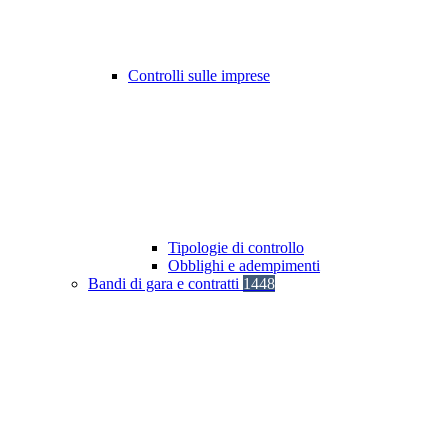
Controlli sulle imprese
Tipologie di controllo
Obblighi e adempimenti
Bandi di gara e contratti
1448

-=-=-=-=-

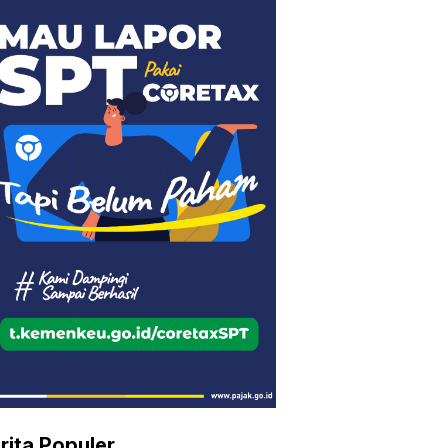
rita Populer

-=-=-=-=-

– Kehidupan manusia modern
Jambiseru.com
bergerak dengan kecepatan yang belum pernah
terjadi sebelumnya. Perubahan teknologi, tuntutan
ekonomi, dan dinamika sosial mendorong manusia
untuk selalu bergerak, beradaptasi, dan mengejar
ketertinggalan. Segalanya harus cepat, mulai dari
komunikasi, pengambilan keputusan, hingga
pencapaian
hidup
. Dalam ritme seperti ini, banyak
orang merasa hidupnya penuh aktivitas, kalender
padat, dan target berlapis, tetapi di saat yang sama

-=-=-=-=-

[Exercise brief]
All lines in the data above from the one with "Jambiseru.com" through the one with "padat, dan target" must be repeated exactly, and no others.

[Answer box]
Jambiseru.com
bergerak dengan kecepatan yang belum pernah
terjadi sebelumnya. Perubahan teknologi, tuntutan
ekonomi, dan dinamika sosial mendorong manusia
untuk selalu bergerak, beradaptasi, dan mengejar
ketertinggalan. Segalanya harus cepat, mulai dari
komunikasi, pengambilan keputusan, hingga
pencapaian
hidup
. Dalam ritme seperti ini, banyak
orang merasa hidupnya penuh aktivitas, kalender
padat, dan target berlapis, tetapi di saat yang sama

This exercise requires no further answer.